Three separate things have led me to today’s post: Firstly, a discussion a couple of weeks ago with friends about things in our past that we regretted. Not the little “Oh I wished hadn’t eaten that extra slice of cake” type regrets, but the big ones such as “I wished I’d never had that relationship”. Secondly, the post I did the other week about heading off down a wrong turn in life. And thirdly a Church service where the preacher spoke about looking back with hindsight at the decisions we had made in life.
Now I’ll start be telling the story which Rev Trevor Gerhardt told us at the beginning of his sermon. There was a man walking through the desert and he was beginning to suffer from dehydration and really need water. Eventually he found a tent with a Bedouin standing outside. He asked the man for some water. “Sorry,” came the reply, “I don’t have any water. But I can sell you a tie”. “I don’t need a tie, I need water!”. “Sorry I can’t help then, but there is another tent about three hours away in that direction” replied the tie-seller. So reluctantly the man continued on his way through the desert. Eventually he came to the second tent, and again there was a Bedouin standing outside. “Water, water, I need water” said the weary traveller. “Oh I have plenty of water, but you can’t come in” he was told. “Why?” “Because you’re not wearing a tie!”
So all through life we are presented with choices, but it is only with hindsight that we can see if we have taken the correct path or not. However, whichever path we take, it affects us for the rest of lives. It’s not possible to go back in time and alter our decision. Once made, the path is set, and even if we decide that we are going down the wrong route, it’s not possible to go back and start again. We just take a different route from where we are now.

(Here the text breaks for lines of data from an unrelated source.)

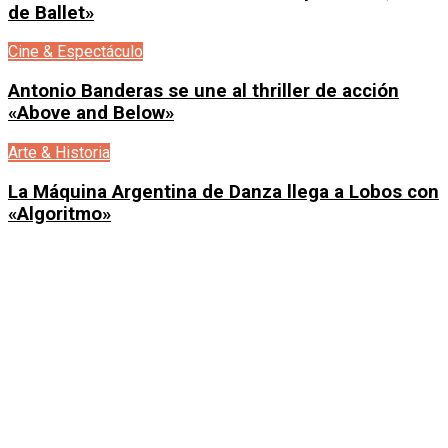
de Ballet»
Cine & Espectáculo
Antonio Banderas se une al thriller de acción
«Above and Below»
Arte & Historia
La Máquina Argentina de Danza llega a Lobos con
«Algoritmo»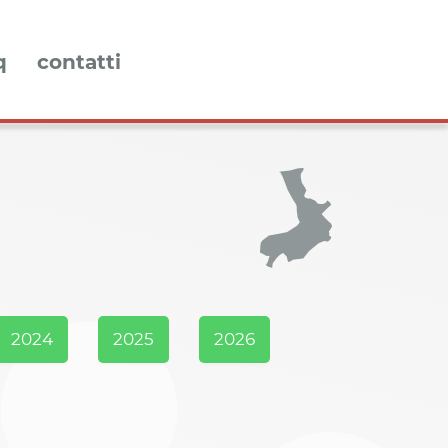
q
contatti
2024
2025
2026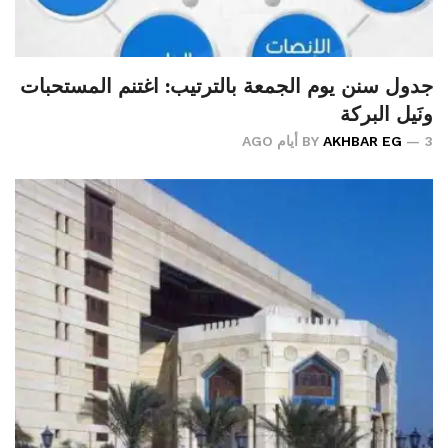
جدول سنن يوم الجمعة بالترتيب: اغتنم المستحبات
ونَيل البركة
3 أيام AGO
AKHBAR EG
BY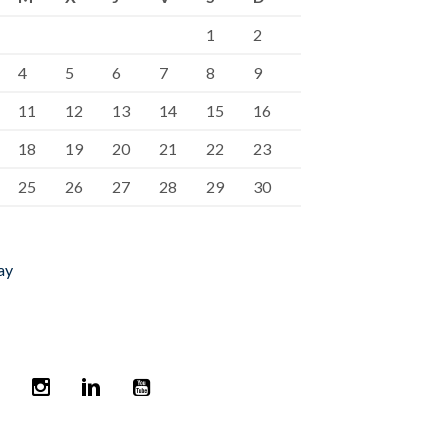
1
2
4
5
6
7
8
9
11
12
13
14
15
16
18
19
20
21
22
23
25
26
27
28
29
30
ay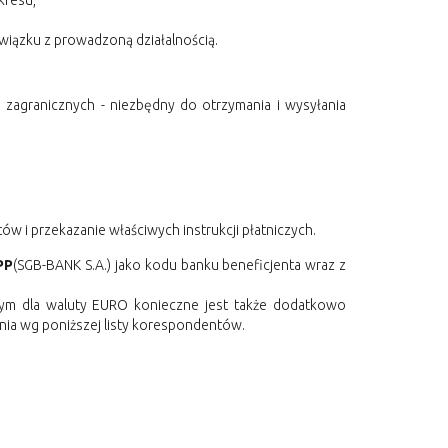
kresu,
związku z prowadzoną działalnością.
 zagranicznych - niezbędny do otrzymania i wysyłania
 i przekazanie właściwych instrukcji płatniczych.
PP
(SGB-BANK S.A.) jako kodu banku beneficjenta wraz z
m dla waluty EURO konieczne jest także dodatkowo
nia wg poniższej listy korespondentów.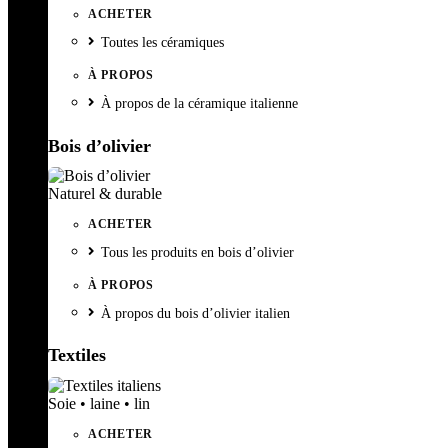
ACHETER
Toutes les céramiques
À PROPOS
À propos de la céramique italienne
Bois d’olivier
Naturel & durable
ACHETER
Tous les produits en bois d’olivier
À PROPOS
À propos du bois d’olivier italien
Textiles
Soie • laine • lin
ACHETER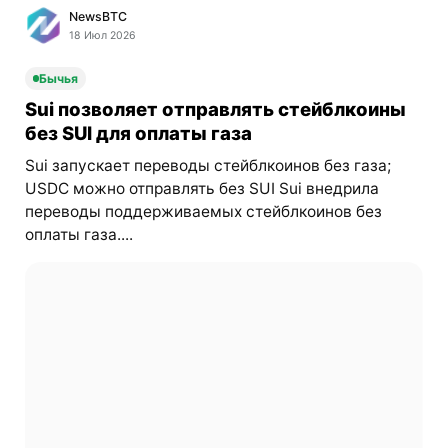
NewsBTC
18 Июл 2026
Бычья
Sui позволяет отправлять стейблкоины
без SUI для оплаты газа
Sui запускает переводы стейблкоинов без газа;
USDC можно отправлять без SUI Sui внедрила
переводы поддерживаемых стейблкоинов без
оплаты газа....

So when my friends were saying that they regretted taking certain jobs, or having relationships which didn’t work out, I can honestly say that I don’t. I may not like the way some of my decisions have played out, but if I could alter them, I probably wouldn’t because I wouldn’t end up where I am now. If I had never met/married my ex-wife, I probably wouldn’t have the daughter I have. If I had taken that other job (the one I would have enjoyed more than filling shelves, paid better and had better prospects), I probably wouldn’t have some of the best friends I now have. And if I had not gone to Church on that particular Sunday (and just carried as any other Sunday), I wouldn’t have my other best friends. Yes I admit I have made some really bad/stupid decisions in my life but on the whole, I am happy with where I am now. I have a good set of friends and a daughter that I wouldn’t change for anything.
So I challenge you, next time you’re thinking that you’ve made a really bad choice, and are regretting it, just think about what’s good in you life and imagine if it wasn’t there. If you had taken a different route, you life would be entirely different, and not necessarily for the better.